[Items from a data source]
== Segment start ==

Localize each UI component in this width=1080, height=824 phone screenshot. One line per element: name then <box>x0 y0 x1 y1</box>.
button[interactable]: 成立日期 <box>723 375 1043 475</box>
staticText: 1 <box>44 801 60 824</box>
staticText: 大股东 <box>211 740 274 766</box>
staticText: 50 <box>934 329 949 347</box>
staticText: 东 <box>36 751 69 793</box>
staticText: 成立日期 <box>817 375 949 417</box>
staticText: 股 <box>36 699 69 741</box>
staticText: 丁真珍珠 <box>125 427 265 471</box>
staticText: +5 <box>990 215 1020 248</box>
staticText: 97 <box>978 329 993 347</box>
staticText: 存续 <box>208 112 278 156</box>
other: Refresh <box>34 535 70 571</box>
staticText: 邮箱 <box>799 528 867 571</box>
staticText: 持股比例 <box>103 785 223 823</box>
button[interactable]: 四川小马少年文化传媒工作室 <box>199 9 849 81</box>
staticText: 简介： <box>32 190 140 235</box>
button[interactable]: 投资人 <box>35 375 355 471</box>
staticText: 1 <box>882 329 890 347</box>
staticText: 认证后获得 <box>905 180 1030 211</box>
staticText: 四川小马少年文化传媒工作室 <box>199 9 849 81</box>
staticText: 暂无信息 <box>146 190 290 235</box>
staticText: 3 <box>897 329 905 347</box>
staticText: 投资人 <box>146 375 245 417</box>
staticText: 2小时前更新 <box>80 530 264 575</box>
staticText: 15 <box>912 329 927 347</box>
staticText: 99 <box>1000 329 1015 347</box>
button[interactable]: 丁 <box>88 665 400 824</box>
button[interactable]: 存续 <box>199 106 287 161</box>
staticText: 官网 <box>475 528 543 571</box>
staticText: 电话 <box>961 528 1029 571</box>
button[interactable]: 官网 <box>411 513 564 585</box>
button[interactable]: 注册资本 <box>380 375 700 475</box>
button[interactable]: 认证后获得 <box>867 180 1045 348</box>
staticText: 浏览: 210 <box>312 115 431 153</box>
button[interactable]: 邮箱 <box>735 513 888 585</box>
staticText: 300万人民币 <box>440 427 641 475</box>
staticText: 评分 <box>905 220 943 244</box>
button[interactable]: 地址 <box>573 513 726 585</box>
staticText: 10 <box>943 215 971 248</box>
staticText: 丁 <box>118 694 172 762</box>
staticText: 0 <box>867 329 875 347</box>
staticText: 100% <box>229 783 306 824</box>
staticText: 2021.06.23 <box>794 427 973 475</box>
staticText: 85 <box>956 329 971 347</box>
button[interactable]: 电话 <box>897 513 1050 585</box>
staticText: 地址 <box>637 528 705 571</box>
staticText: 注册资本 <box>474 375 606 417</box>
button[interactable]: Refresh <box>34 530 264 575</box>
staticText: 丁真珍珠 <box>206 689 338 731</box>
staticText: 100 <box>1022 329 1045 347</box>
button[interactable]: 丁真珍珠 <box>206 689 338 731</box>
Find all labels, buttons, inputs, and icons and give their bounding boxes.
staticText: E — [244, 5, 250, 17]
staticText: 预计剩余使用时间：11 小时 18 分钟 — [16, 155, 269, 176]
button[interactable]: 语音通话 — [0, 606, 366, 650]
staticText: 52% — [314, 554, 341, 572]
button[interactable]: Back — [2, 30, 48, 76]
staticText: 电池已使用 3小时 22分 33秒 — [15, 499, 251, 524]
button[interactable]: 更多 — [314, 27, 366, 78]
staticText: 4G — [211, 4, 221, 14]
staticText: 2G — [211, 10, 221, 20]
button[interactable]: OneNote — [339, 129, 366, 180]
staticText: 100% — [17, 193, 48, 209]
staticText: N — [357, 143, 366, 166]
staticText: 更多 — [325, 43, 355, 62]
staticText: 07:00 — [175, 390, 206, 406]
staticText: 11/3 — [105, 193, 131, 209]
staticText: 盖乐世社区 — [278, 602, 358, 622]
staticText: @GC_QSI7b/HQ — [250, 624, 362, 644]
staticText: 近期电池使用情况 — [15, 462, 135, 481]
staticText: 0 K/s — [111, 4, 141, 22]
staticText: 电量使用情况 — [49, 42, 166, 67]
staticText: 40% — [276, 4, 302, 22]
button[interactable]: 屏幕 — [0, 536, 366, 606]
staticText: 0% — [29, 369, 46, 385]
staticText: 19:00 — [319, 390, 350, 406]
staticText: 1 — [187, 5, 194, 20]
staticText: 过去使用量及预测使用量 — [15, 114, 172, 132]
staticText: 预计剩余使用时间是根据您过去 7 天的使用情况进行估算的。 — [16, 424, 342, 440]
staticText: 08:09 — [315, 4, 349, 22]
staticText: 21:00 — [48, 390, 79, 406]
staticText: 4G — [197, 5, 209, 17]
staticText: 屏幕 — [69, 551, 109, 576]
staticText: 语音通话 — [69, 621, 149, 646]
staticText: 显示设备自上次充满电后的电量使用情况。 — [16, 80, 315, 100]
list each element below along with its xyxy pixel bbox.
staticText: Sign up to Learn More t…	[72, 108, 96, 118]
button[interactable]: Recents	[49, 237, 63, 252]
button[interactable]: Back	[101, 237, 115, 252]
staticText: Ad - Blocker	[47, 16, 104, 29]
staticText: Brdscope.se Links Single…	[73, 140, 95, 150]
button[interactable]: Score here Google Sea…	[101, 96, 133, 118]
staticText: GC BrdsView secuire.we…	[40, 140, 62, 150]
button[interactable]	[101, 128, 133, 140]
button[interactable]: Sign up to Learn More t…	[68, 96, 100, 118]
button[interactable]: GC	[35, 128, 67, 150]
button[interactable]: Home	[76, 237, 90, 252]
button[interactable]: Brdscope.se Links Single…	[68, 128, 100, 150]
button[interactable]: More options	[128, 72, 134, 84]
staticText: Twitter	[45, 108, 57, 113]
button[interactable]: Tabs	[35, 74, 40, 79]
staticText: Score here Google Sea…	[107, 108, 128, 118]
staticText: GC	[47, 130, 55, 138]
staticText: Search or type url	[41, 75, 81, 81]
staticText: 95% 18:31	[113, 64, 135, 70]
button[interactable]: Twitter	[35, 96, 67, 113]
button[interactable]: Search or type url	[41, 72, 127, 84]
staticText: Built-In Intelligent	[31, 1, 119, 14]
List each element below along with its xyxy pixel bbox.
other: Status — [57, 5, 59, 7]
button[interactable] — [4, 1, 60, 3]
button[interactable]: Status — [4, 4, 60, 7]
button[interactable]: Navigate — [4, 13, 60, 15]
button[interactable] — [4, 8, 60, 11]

== Segment end ==

#### [EXERCISE GOAL]
From the records above, return each line that has the string "Links".

#### [FINAL ANSWER]
staticText: Brdscope.se Links Single…	[73, 140, 95, 150]
button[interactable]: Brdscope.se Links Single…	[68, 128, 100, 150]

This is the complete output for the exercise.